# My new ride!!!



## bugnlv (Jun 24, 2003)

MY new ride Sam aka Stealthb14 put me up to this... so thank him lol








its a 21 speed manual hehehe









and has low profile road tires hehhe


----------



## LIUSPEED (May 29, 2002)

OMG terry .

lol !! u actually did it !!


----------



## stealthb14 (Apr 30, 2002)

Thats Big PIMPIN, Terry. You must have to fight the ladies off with a stick!


----------



## 7875 (Apr 3, 2003)

hows your quarter-mile time?  


not a bad lookin' mt. bike, very nice :thumbup:


----------



## NotAnotherHonda (Aug 7, 2003)

nice...(gay)


----------



## mrRICEguy (Jan 1, 2004)

uh oh rwd....time to go drifting on it haha


----------



## Chicago Tony (Apr 15, 2003)

It even has some low pro street tires on it.




mrRICEguy said:


> uh oh rwd....time to go drifting on it haha


----------



## asleepz (Feb 24, 2004)

Man I used to do some serious burnouts with my 24 speed in first gear.... I could burn out all day and my tires would never smoke....

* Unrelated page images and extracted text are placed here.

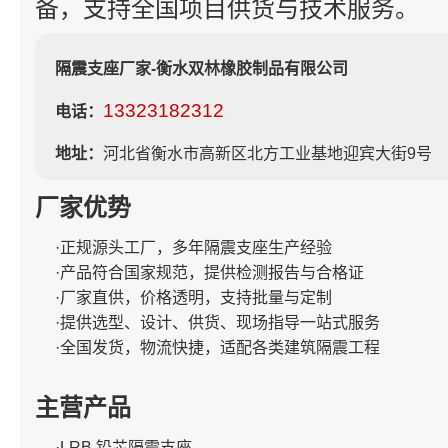
备，支持全国项目供货与技术服务。
隔震支座厂家-衡水双林橡胶制品有限公司
13323182312
电话：
地址：
河北省衡水市高新区北方工业基地迎宾大街9号
厂家优势
·正规源头工厂，多年隔震支座生产经验
·产品符合国家规范，提供检测报告与合格证
·厂家直供，价格透明，支持批量与定制
·提供选型、设计、供货、现场指导一站式服务
·全国发货，物流快捷，适配各类建筑隔震工程
主营产品
·LRB 铅芯隔震支座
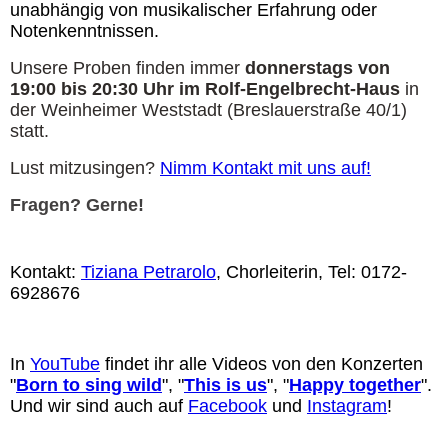
unabhängig von musikalischer Erfahrung oder
Notenkenntnissen.
Unsere Proben finden immer
donnerstags von
19:00 bis 20:30 Uhr im Rolf-Engelbrecht-Haus
in
der Weinheimer Weststadt (Breslauerstraße 40/1)
statt.
Lust mitzusingen?
Nimm Kontakt mit uns auf!
Fragen? Gerne!
Kontakt:
Tiziana Petrarolo
, Chorleiterin, Tel: 0172-
6928676
In
YouTube
findet ihr alle Videos von den Konzerten
"
Born to sing wild
", "
This is us
", "
Happy together
".
Und wir sind auch auf
Facebook
und
Instagram
!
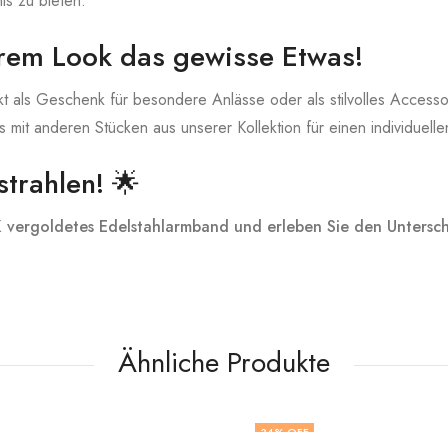
is zu bieten.
hrem Look das gewisse Etwas!
t als Geschenk für besondere Anlässe oder als stilvolles Accesso
mit anderen Stücken aus unserer Kollektion für einen individuelle
strahlen! 🌟
K vergoldetes Edelstahlarmband und erleben Sie den Untersch
Ähnliche Produkte
34
% OFF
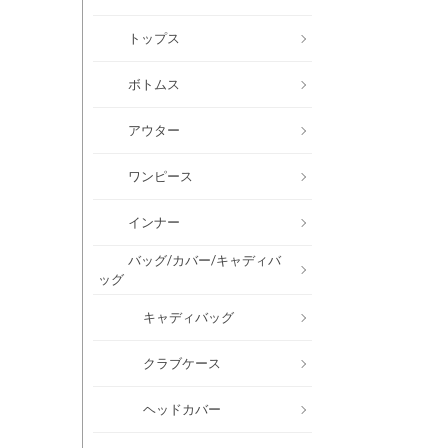
トップス
ボトムス
アウター
ワンピース
インナー
バッグ/カバー/キャディバ
ッグ
キャディバッグ
クラブケース
ヘッドカバー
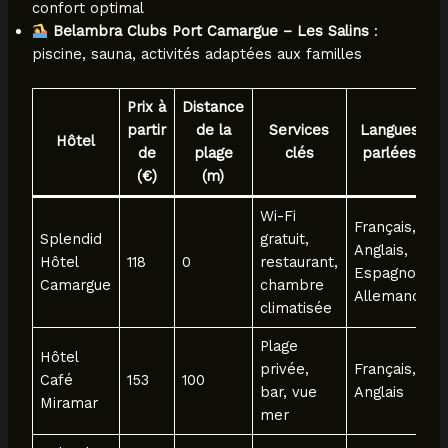
confort optimal
Belambra Clubs Port Camargue – Les Salins
:
piscine, sauna, activités adaptées aux familles
Prix à
Distance
partir
de la
Services
Langues
Hôtel
de
plage
clés
parlées
(€)
(m)
Wi-Fi
Français,
Splendid
gratuit,
Anglais,
Hôtel
118
0
restaurant,
Espagnol,
Camargue
chambre
Allemand
climatisée
Plage
Hôtel
privée,
Français,
Café
153
100
bar, vue
Anglais
Miramar
mer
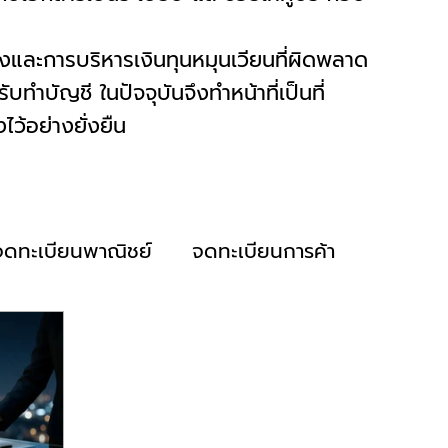
งและการบริหารเงินทุนหมุนเวียนที่ผิดพลาด
ำบัญชี ในปัจจุบันจึงทำหน้าที่เป็นที่
ว้อย่างยั่งยืน
จดทะเบียนพาณิชย์
จดทะเบียนการค้า
ปิดงบการเงิน
ปิดงบเปล่า
ยื่นภาษี
ำเงินเดือน
ยื่นประกันสังคม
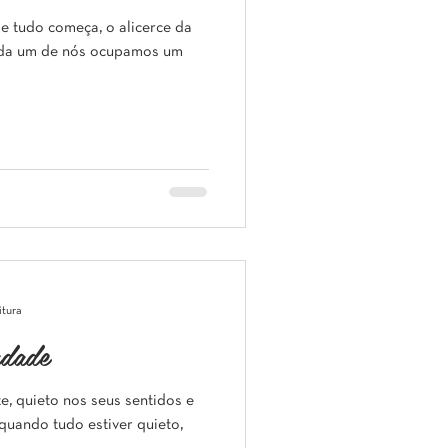
de tudo começa, o alicerce da
cada um de nós ocupamos um
itura
rdade
, quieto nos seus sentidos e
uando tudo estiver quieto,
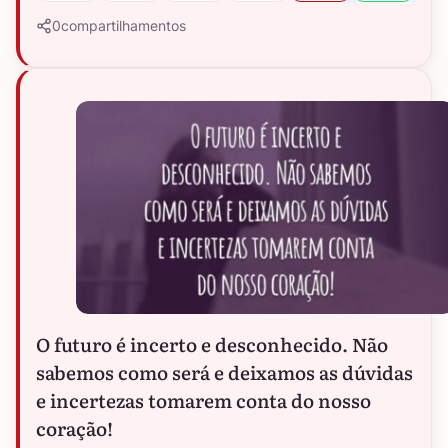
0
compartilhamentos
O futuro é incerto e desconhecido. Não
sabemos como será e deixamos as dúvidas
e incertezas tomarem conta do nosso
coração!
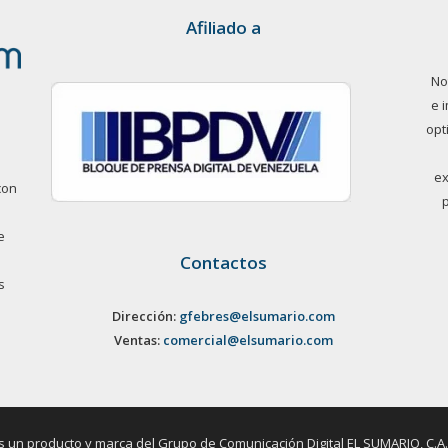
Afiliado a
No
e 
opt
ex
con
e
Contactos
s
Dirección:
gfebres@elsumario.com
Ventas:
comercial@elsumario.com
un producto y marca del Grupo de Comunicación Digital EL SUMARIO, C.A. / 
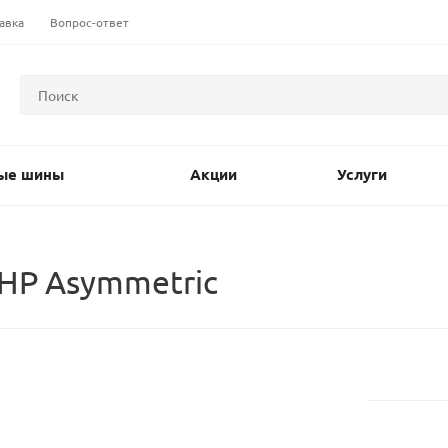
авка
Вопрос-ответ
ые шины
Акции
Услуги
HP Asymmetric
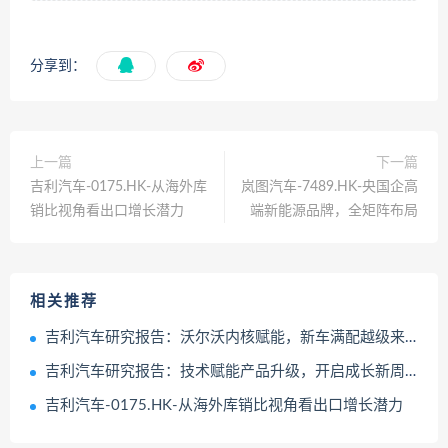
分享到：
上一篇
下一篇
吉利汽车-0175.HK-从海外库
岚图汽车-7489.HK-央国企高
销比视角看出口增长潜力
端新能源品牌，全矩阵布局
相关推荐
吉利汽车研究报告：沃尔沃内核赋能，新车满配越级来袭
吉利汽车研究报告：技术赋能产品升级，开启成长新周期
吉利汽车-0175.HK-从海外库销比视角看出口增长潜力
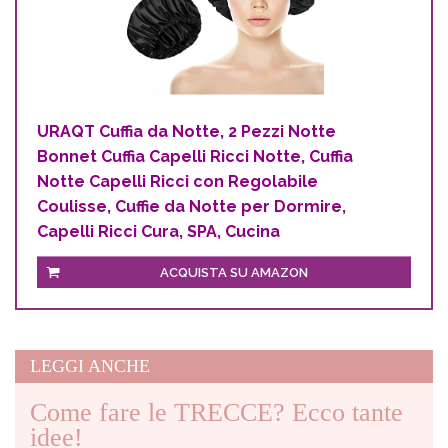
URAQT Cuffia da Notte, 2 Pezzi Notte
Bonnet Cuffia Capelli Ricci Notte, Cuffia
Notte Capelli Ricci con Regolabile
Coulisse, Cuffie da Notte per Dormire,
Capelli Ricci Cura, SPA, Cucina
ACQUISTA SU AMAZON
LEGGI ANCHE
Come fare le TRECCE? Ecco tante
idee!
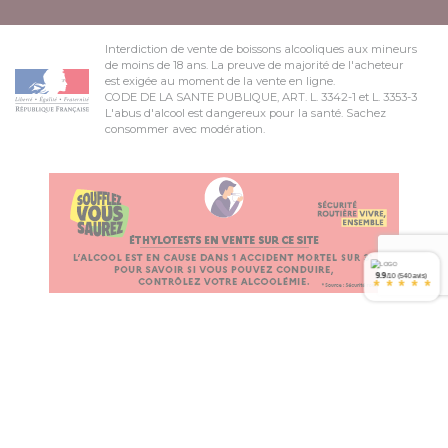
Interdiction de vente de boissons alcooliques aux mineurs
de moins de 18 ans. La preuve de majorité de l'acheteur
est exigée au moment de la vente en ligne.
CODE DE LA SANTE PUBLIQUE, ART. L. 3342-1 et L. 3353-3
L'abus d'alcool est dangereux pour la santé. Sachez
consommer avec modération.
9.9
/10 (540 avis)
*
*
*
*
*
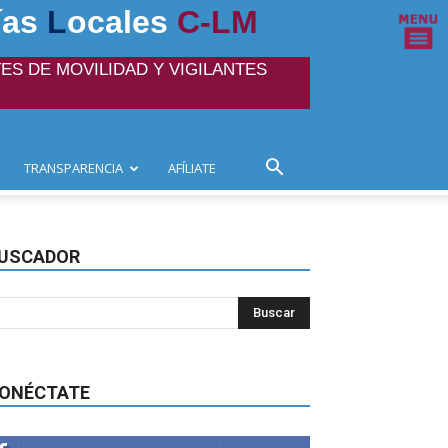
ías
L
ocales
C-LM
ES DE MOVILIDAD Y VIGILANTES
TRANSPARENCIA
AFÍLIATE
USCADOR
ONÉCTATE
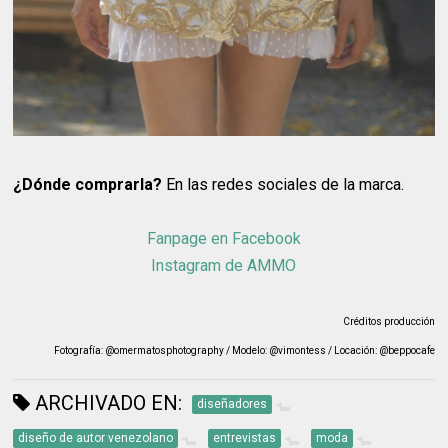
¿Dónde comprarla?
En las redes sociales de la marca.
Fanpage en Facebook
Instagram de AMMO
Créditos producción
Fotografía: @omermatosphotography / Modelo: @vimontess / Locación: @beppocafe
ARCHIVADO EN:
diseñadores
diseño de autor venezolano
entrevistas
moda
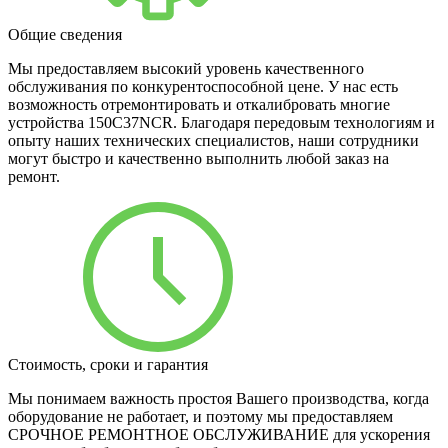
Общие сведения
Мы предоставляем высокий уровень качественного
обслуживания по конкурентоспособной цене. У нас есть
возможность отремонтировать и откалибровать многие
устройства 150C37NCR. Благодаря передовым технологиям и
опыту наших технических специалистов, наши сотрудники
могут быстро и качественно выполнить любой заказ на
ремонт.
Стоимость, сроки и гарантия
Мы понимаем важность простоя Вашего производства, когда
оборудование не работает, и поэтому мы предоставляем
СРОЧНОЕ РЕМОНТНОЕ ОБСЛУЖИВАНИЕ для ускорения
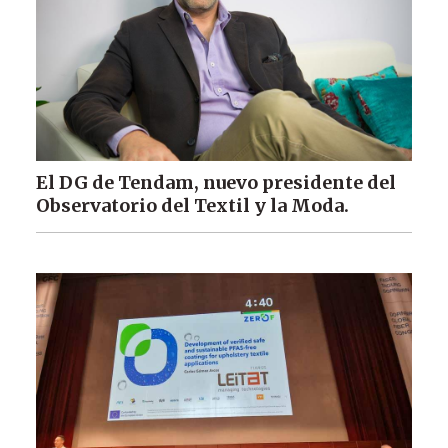
El DG de Tendam, nuevo presidente del
Observatorio del Textil y la Moda.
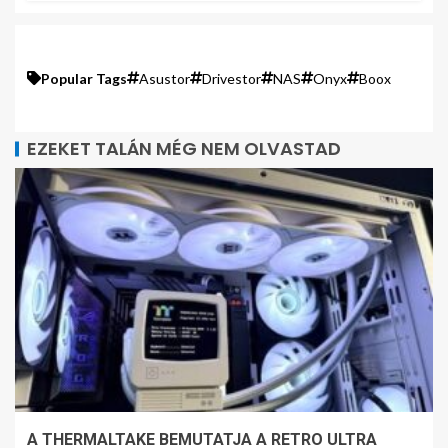
Popular Tags
Asustor
Drivestor
NAS
Onyx
Boox
EZEKET TALÁN MÉG NEM OLVASTAD
A THERMALTAKE BEMUTATJA A RETRO ULTRA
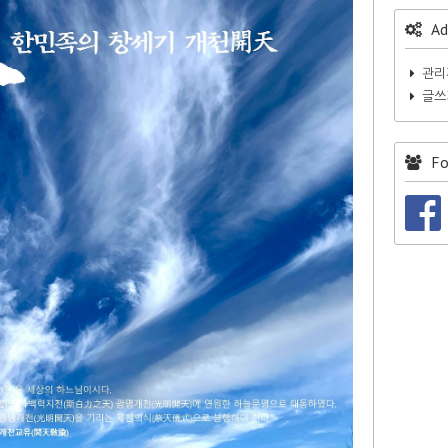
Ad
관리
글쓰
Fo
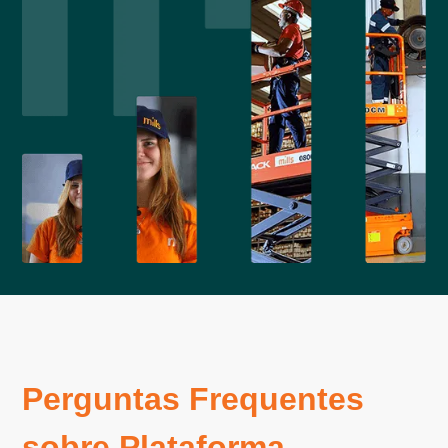
Perguntas Frequentes
sobre Plataforma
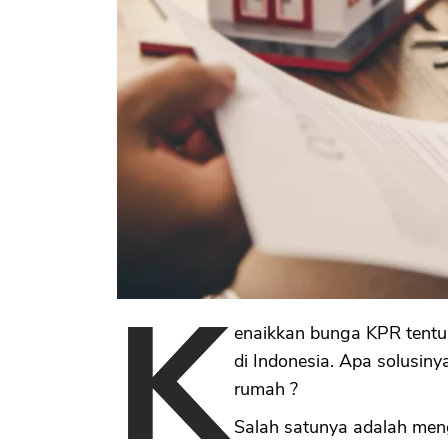
K
enaikkan bunga KPR tentu
di Indonesia. Apa solusin
rumah ?
Salah satunya adalah me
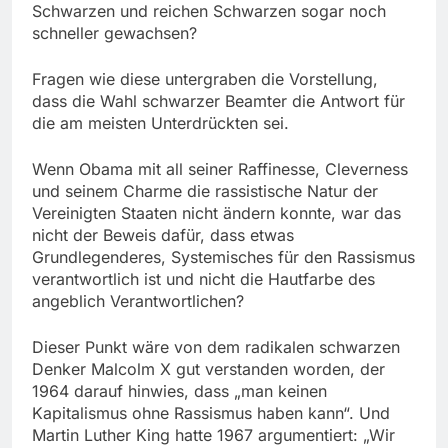
Schwarzen und reichen Schwarzen sogar noch
schneller gewachsen?
Fragen wie diese untergraben die Vorstellung,
dass die Wahl schwarzer Beamter die Antwort für
die am meisten Unterdrückten sei.
Wenn Obama mit all seiner Raffinesse, Cleverness
und seinem Charme die rassistische Natur der
Vereinigten Staaten nicht ändern konnte, war das
nicht der Beweis dafür, dass etwas
Grundlegenderes, Systemisches für den Rassismus
verantwortlich ist und nicht die Hautfarbe des
angeblich Verantwortlichen?
Dieser Punkt wäre von dem radikalen schwarzen
Denker Malcolm X gut verstanden worden, der
1964 darauf hinwies, dass „man keinen
Kapitalismus ohne Rassismus haben kann“. Und
Martin Luther King hatte 1967 argumentiert: „Wir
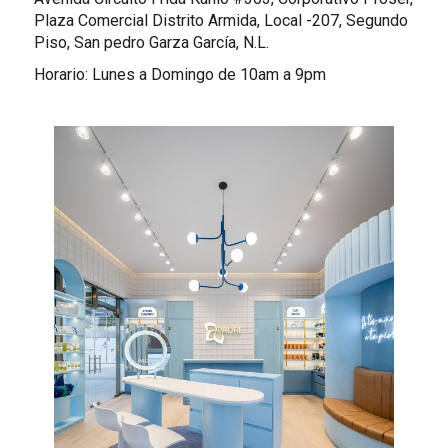
Plaza Comercial Distrito Armida, Local -207, Segundo
Piso, San pedro Garza García, N.L.
Horario: Lunes a Domingo de 10am a 9pm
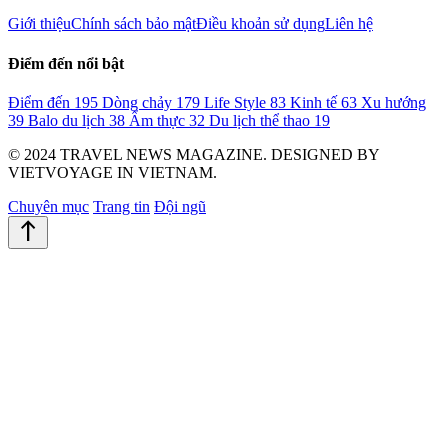
Giới thiệu
Chính sách bảo mật
Điều khoản sử dụng
Liên hệ
Điểm đến nổi bật
Điểm đến
195
Dòng chảy
179
Life Style
83
Kinh tế
63
Xu hướng
39
Balo du lịch
38
Ẩm thực
32
Du lịch thể thao
19
© 2024 TRAVEL NEWS MAGAZINE. DESIGNED BY
VIETVOYAGE IN VIETNAM.
Chuyên mục
Trang tin
Đội ngũ
north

My quarter-mile used to be above 45 secs. at 26MPH


----------



## phreako (Mar 4, 2004)

those reflectors are so pimp.


----------



## asleepz (Feb 24, 2004)

Haha mine was better I did the Stage I weight reduction.. Took off the water bottle holder and reflectors


----------



## 7875 (Apr 3, 2003)

SKD_Tech said:


> Haha mine was better I did the Stage I weight reduction.. Took off the water bottle holder and reflectors



every ounce counts! :banana:


----------



## phreako (Mar 4, 2004)

who are those two chicks in irontom's avatar? they make me drool.


----------



## Exalta (Jan 21, 2003)

it would help to shave a little more weight by drilling holes in those pedal cranks and add more pimp style by gold plating those spokes 

Nice bike dude :thumbup:


----------



## 201SX (Jan 8, 2003)

phreako said:


> who are those two chicks in irontom's avatar? they make me drool.


Thats Vida....she is :banhump:wank-tastic:banhump:. Go to www.vidasworld.com. Or check out FHM. The has the best ass i have ever seen


----------



## Nostrodomas (Jun 15, 2002)

I had to do it..............lol


----------



## XsjadoTwin11 (Dec 31, 2003)

^^ ahh hahahahhaha  tahts halarious!! :idhitit:


----------



## Rathi134 (Jul 11, 2003)

dont forget the wing and nos!


----------



## 7875 (Apr 3, 2003)

LMAO NOS! now that is some good stuff.. 



p.s.


phreako said:


> who are those two chicks in irontom's avatar? they make me drool.


thats vida guererra. she was discovered in FHM Magazine. 201SX knows what i'm talking about, this girl is SMOKIN'! :thumbup: :thumbup:


----------



## blackgxe99 (Feb 29, 2004)

no altezza style reflector?


----------



## bugnlv (Jun 24, 2003)

NotAnotherHonda said:


> nice...(gay)


just because you cant pimp the ride lol naw its all good its my new weekend warrior.. just need some off road tires to hit up chino hills


----------



## TheVodKA (Sep 19, 2002)

Terry, you're not the only one to rock 2 wheel goodness










Got it for 50 bucks. Can't beat the price, can't beat the gas mileage


----------



## zlr101 (Nov 17, 2003)

nice bikes i loved the pimped khs, you need disc brakes now that is pimping. good to see other people who like nissans and bikes. i will post mine soon.


----------



## Noahm3 (Mar 17, 2004)

Dang, those wire-spoke rims are definitely da PIMP. Schweet ride :thumbup: Seriously, I need to get me another bike. Thought about getting one and riding it to work in the mornings, then from work to the college, then ride back to the house on lunch break, and then go back to work.


----------